> [Exercise prompt]:
Show the lines below where "Maximalleistung" occurs.

Page-level text extractions

⁂

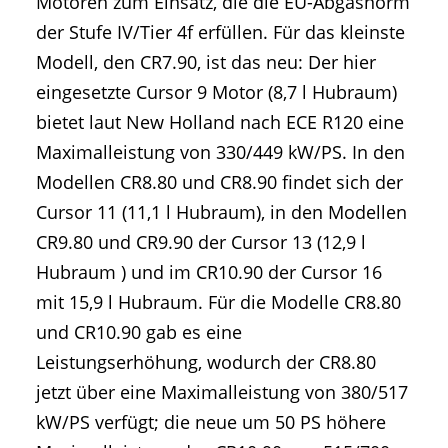
Motoren zum Einsatz, die die EU-Abgasnorm
der Stufe IV/Tier 4f erfüllen. Für das kleinste
Modell, den CR7.90, ist das neu: Der hier
eingesetzte Cursor 9 Motor (8,7 l Hubraum)
bietet laut New Holland nach ECE R120 eine
Maximalleistung von 330/449 kW/PS. In den
Modellen CR8.80 und CR8.90 findet sich der
Cursor 11 (11,1 l Hubraum), in den Modellen
CR9.80 und CR9.90 der Cursor 13 (12,9 l
Hubraum ) und im CR10.90 der Cursor 16
mit 15,9 l Hubraum. Für die Modelle CR8.80
und CR10.90 gab es eine
Leistungserhöhung, wodurch der CR8.80
jetzt über eine Maximalleistung von 380/517
kW/PS verfügt; die neue um 50 PS höhere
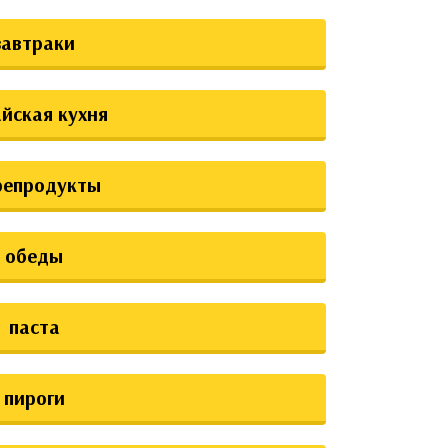
завтраки
йская кухня
репродукты
обеды
паста
пироги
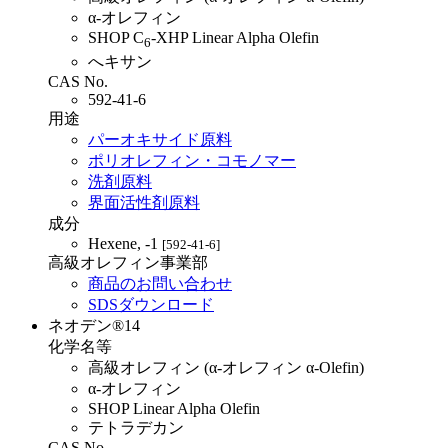
α-オレフィン
SHOP C
-XHP Linear Alpha Olefin
6
へキサン
CAS No.
592-41-6
用途
パーオキサイド原料
ポリオレフィン・コモノマー
洗剤原料
界面活性剤原料
成分
Hexene, -1
[592-41-6]
高級オレフィン事業部
商品のお問い合わせ
SDSダウンロード
ネオデン®14
化学名等
高級オレフィン (α-オレフィン α-Olefin)
α-オレフィン
SHOP Linear Alpha Olefin
テトラデカン
CAS No.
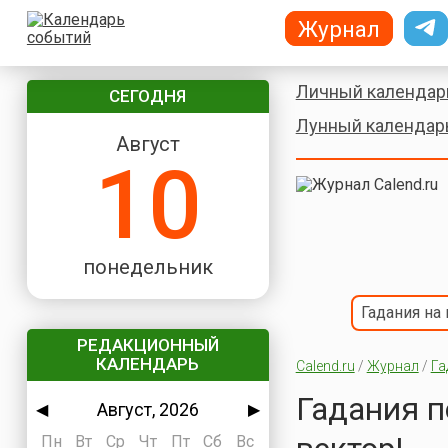
Журнал
Личный календар
СЕГОДНЯ
Лунный календар
Август
10
понедельник
Гадания на
РЕДАКЦИОННЫЙ
КАЛЕНДАРЬ
Calend.ru
/
Журнал
/
Га
Гадания п
Август, 2026
◀
▶
Пн
Вт
Ср
Чт
Пт
Сб
Вс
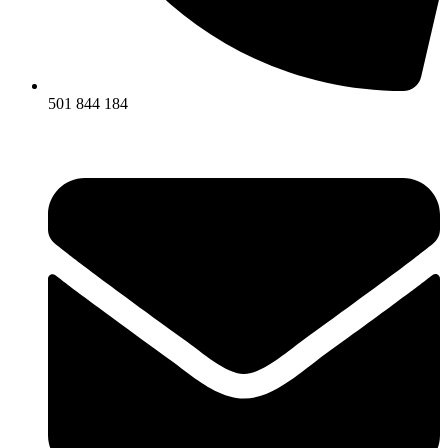
501 844 184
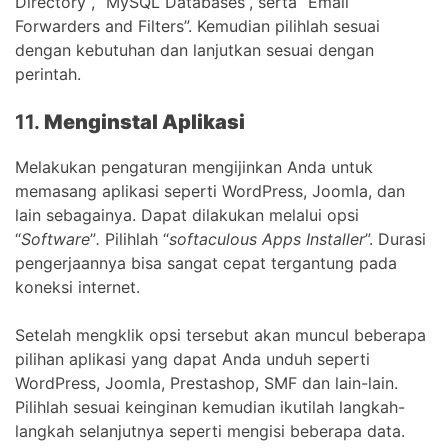
Directory”, “MySQL Databases”, serta “Email
Forwarders and Filters”. Kemudian pilihlah sesuai
dengan kebutuhan dan lanjutkan sesuai dengan
perintah.
11.
Menginstal Aplikasi
Melakukan pengaturan mengijinkan Anda untuk
memasang aplikasi seperti WordPress, Joomla, dan
lain sebagainya. Dapat dilakukan melalui opsi
“
Software
”
.
Pilihlah “
softaculous Apps Installer
”. Durasi
pengerjaannya bisa sangat cepat tergantung pada
koneksi internet.
Setelah mengklik opsi tersebut akan muncul beberapa
pilihan aplikasi yang dapat Anda unduh seperti
WordPress, Joomla, Prestashop, SMF dan lain-lain.
Pilihlah sesuai keinginan kemudian ikutilah langkah-
langkah selanjutnya seperti mengisi beberapa data.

⁂

> [Answer space]:
Maximalleistung von 330/449 kW/PS. In den
jetzt über eine Maximalleistung von 380/517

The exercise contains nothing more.